Após sua conturbada e premeditada
demissão, passou, de certa maneira, a apreciar a antagônica sensação de
liberdade e prisão. A crise econômica mundial, dia após dia, jogava mais e mais
gente nas sarjetas. Entretanto, nada mais importava, dizia-lhe seu
subconsciente, isentando-o de culpas passadas. E destarte, ele analisava de
forma ácida e sóbria, como se fosse um espírito pairando sobre seu próprio
corpo, todas as notícias que, a charmosa e cínica âncora do jornal, reportava
com inocente insensatez.
Desde o primeiro sinal de
percepção aguçada, a primeira vez que lhe ocorrera todos estes estapafúrdios
sentimentos, começara a sentir-se como Winston Smith – célebre personagem do
romance 1984, do escritor George
Orwell. O sintoma inicial se apresentou ao ouvir que, por ordem do governador -
e com apoio de toda a mídia -, a polícia militar havia reprimido,
truculentamente, os milhares de manifestantes que lotavam a praça central da
capital, e protestavam em prol da melhoria dos serviços prestados pelo Estado.
Em
seguida, eclodiu a notícia da hipotética espionagem do governo estadunidense
sobre o governo brasileiro, de quem supostamente era parceiro, embora,
ideologicamente, o comando tupiniquim se sentisse mais atraído – teoricamente -
às ideias de esquerda, a Cuba; país que, há décadas, sofre na carne – de sua
população – os efeitos do cruel embargo econômico promovido pelos Estados
Unidos.
Uma rude incoerência,
profetizada por Orwell como duplipensamento,
ou, em suas palavras: “Saber e não saber, estar
consciente de sua completa sinceridade ao exprimir mentiras cuidadosamente
arquitetadas, defender simultaneamente duas opiniões que se cancelam
mutuamente, sabendo que se contradizem, e ainda assim acreditar em ambas; usar
a lógica contra a lógica, repudiar a moralidade e apropriar-se dela” (...) “esquecer o quanto fosse
necessário esquecer, trazê-lo à memória prontamente no momento preciso, e depois torná-lo a
esquecer; e acima de tudo, aplicar o próprio processo ao processo. Essa era a
sutileza máxima: induzir conscientemente a inconsciência, e então, tornar-se
inconsciente do ato de hipnose que se acabava de realizar. Até para compreender a palavra ‘duplipensar’ era necessário usar o duplipensar”.
Conceito
que se fez ainda mais presente, quando, por alguns minutos, deixou-se levar por
seus pensamentos, concluindo que, os próprios americanos, tão defensores da
democracia, prontamente se pusessem a invadir qualquer nação que discordasse de
seus princípios capitalistas e diferisse de sua cultura de consumo. O dinheiro
era o próprio Grande Irmão – referido
no livro como o “sábio” governador, líder de todas as nações -, símbolo de
controle total, de poder; que nos vigia e nos subjuga, não obstante as nossas
tentativas de escapar de suas afiadas garras.
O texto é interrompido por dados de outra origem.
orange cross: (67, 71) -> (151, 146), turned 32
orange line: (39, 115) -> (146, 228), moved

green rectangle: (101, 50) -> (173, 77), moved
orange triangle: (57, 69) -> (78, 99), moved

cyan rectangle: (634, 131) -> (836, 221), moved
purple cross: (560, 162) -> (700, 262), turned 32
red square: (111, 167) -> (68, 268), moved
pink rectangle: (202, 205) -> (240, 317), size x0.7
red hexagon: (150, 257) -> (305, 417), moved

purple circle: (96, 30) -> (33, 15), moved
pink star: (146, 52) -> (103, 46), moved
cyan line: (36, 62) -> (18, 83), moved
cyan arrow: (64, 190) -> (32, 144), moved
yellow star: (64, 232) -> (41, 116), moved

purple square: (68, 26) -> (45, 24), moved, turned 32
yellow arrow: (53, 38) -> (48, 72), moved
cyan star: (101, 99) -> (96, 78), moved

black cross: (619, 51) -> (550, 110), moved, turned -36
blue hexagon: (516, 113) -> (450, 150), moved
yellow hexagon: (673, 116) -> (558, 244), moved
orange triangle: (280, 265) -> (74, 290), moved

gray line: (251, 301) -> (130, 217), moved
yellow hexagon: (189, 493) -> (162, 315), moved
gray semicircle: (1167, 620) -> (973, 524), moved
Atordoado pela constatação, tão logo depois de retornar de sua divagação, questionou-se:
“Como um romance – dito ficcional – escrito na década de 40 poderia ser tão
real, tão atual?”. Empapado de suor, levantou-se. Prosseguiu cambaleando até a
cozinha, onde tomou um gole de água, acendeu seu último cigarro e murmurou: “Puta
que o pariu, George Orwell estava certo!”.